In late March, the superintendents of one of the state's most highly-regarded school districts cited the Christie administration cap on salaries as the reason for leaving a job she plainly loved. Judy Wilson of the Princeton Regional Schools -- one of the nation's best -- essentially said that being asked to take a $57,000 pay cut after ten years of service to a demanding district was not worth it. She will retire instead.
She joins a growing list of New Jersey superintendents in some of its best school districts who are taking jobs across the border, switching to the revolving door of interim superintendencies, or getting out of education. This is not a brain drain that this struggling state can afford.

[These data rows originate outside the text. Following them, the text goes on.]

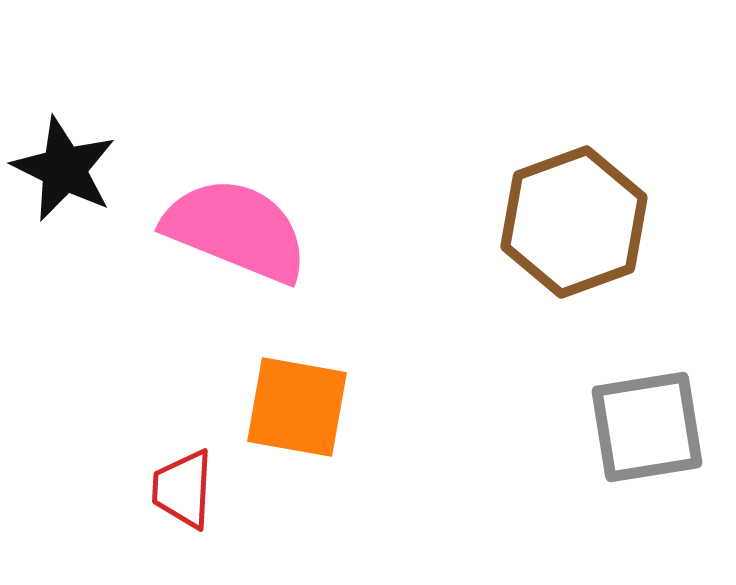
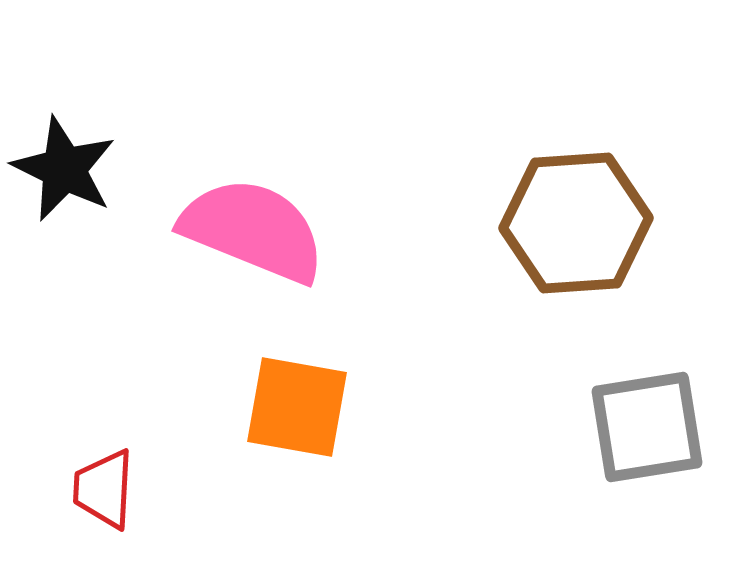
brown hexagon: moved 2 px right, 1 px down; rotated 16 degrees clockwise
pink semicircle: moved 17 px right
red trapezoid: moved 79 px left
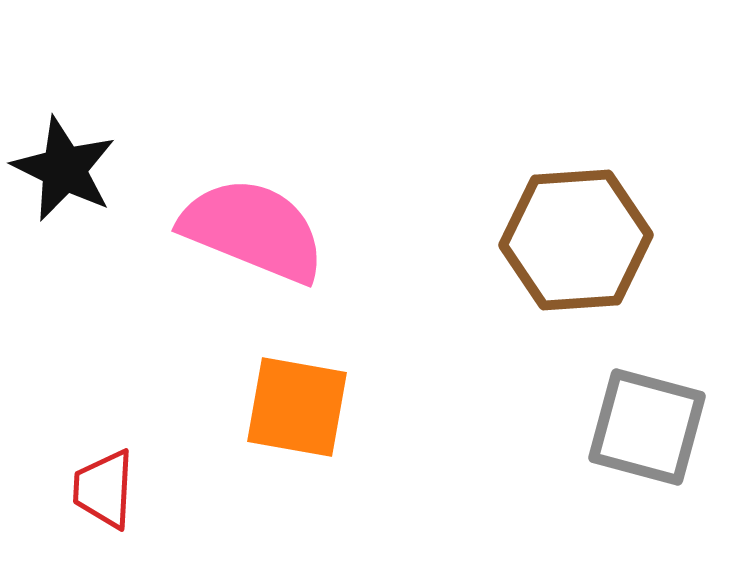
brown hexagon: moved 17 px down
gray square: rotated 24 degrees clockwise
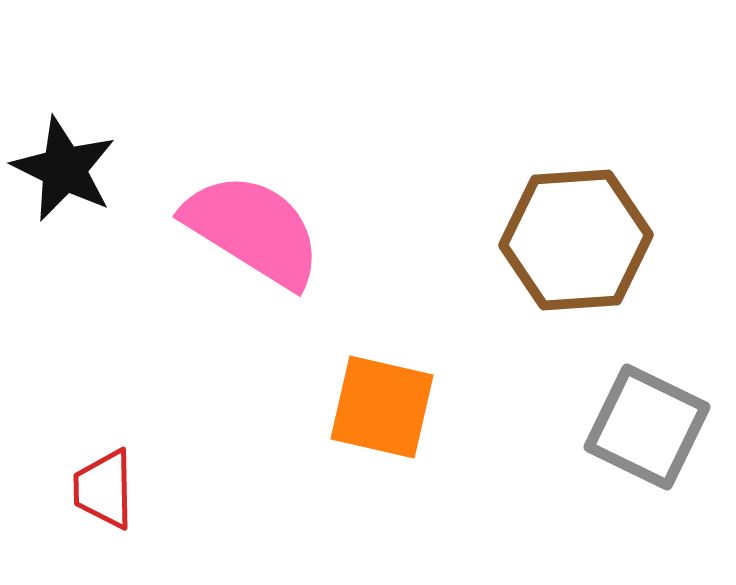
pink semicircle: rotated 10 degrees clockwise
orange square: moved 85 px right; rotated 3 degrees clockwise
gray square: rotated 11 degrees clockwise
red trapezoid: rotated 4 degrees counterclockwise
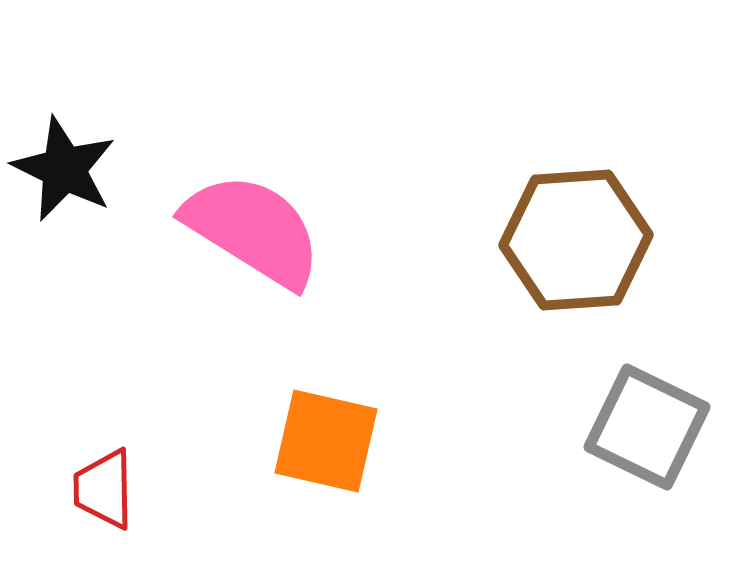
orange square: moved 56 px left, 34 px down
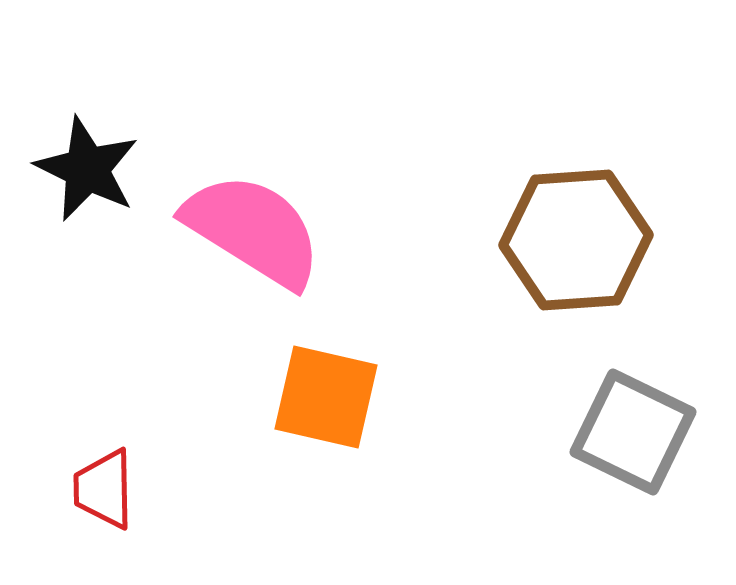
black star: moved 23 px right
gray square: moved 14 px left, 5 px down
orange square: moved 44 px up
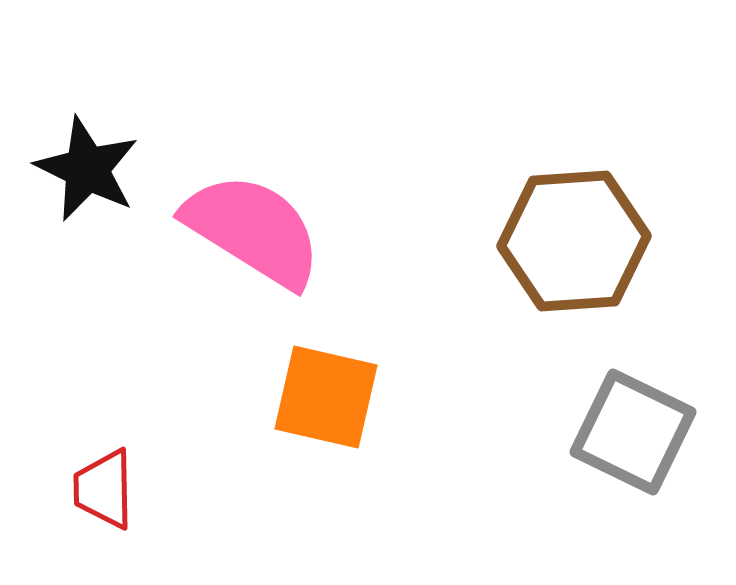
brown hexagon: moved 2 px left, 1 px down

Before the situation worsens, the administration should modify or nullify its salary cap regulation (imposed by the commissioner) for at least the following reasons:
- The contention that capping salaries will lower property taxes is specious and misleading. Public schools cost about $25 billion; the administration's estimate of the potential savings from the ceiling cap is less than $10 million, a nearly invisible savings.